Lubuklinggau, Sumatera Selatan – Abdul Aziz, SH resmi menjadi kuasa hukum keluarga dari almarhum Robert Marlando Harahap (20), pemuda yang ditemukan tewas di lahan kosong di Jalan Kenanga Satu, Kelurahan Pasar Satelit, Kecamatan Lubuklinggau Utara II, Selasa (1/4/2025).
Sebagai kuasa hukum, Abdul Aziz mendesak Polres Lubuklinggau untuk menjerat para tersangka dengan pasal berat terkait narkotika, setelah kematian tragis Robert yang diduga akibat pesta miras dan narkoba bersama enam orang tersangka.
Aziz menilai, pasal yang dikenakan saat ini belum mencerminkan beratnya peristiwa tersebut.
“Saat ini para tersangka hanya dijerat Pasal 359 KUHP tentang kelalaian dengan ancaman 5 tahun penjara, dan Pasal 181 KUHP tentang membuang mayat yang hukumannya hanya maksimal 9 bulan. Ini tidak cukup,” kata Aziz kepada media, Rabu (9/4/2025).
Berdasarkan keterangan tersangka, korban datang untuk membayar hutang namun kemudian diajak bergabung dalam pesta miras dan narkoba. Karena itu, pihak keluarga akan mengirimkan surat resmi ke Polres Lubuklinggau serta menembuskannya ke Polda Sumsel dan Mabes Polri, agar proses hukum berjalan lebih serius.

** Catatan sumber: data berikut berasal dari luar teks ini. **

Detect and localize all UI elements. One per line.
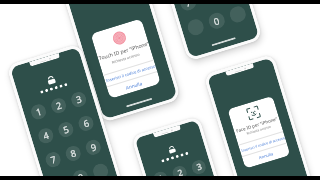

Selain itu, keluarga mendesak polisi mengungkap sumber narkoba dan miras yang digunakan, serta meminta hasil visum korban dipublikasikan secara transparan oleh Polres Lubuklinggau dan pihak Rumah Sakit Siti Aisyah.
“Kami tidak percaya sepenuhnya dengan keterangan tersangka. Apapun alasan mereka, perbuatan ini sangat tidak manusiawi. Korban bukan penjahat, bukan kriminal,” tegas Aziz.
Ia juga menyarankan keluarga untuk mempertimbangkan langkah autopsi guna memperjelas penyebab pasti kematian Robert, meski menyadari bahwa keputusan tersebut tidak mudah.
“Kami akan terus mengawal kasus ini agar tidak berhenti di tengah jalan,” pungkasnya.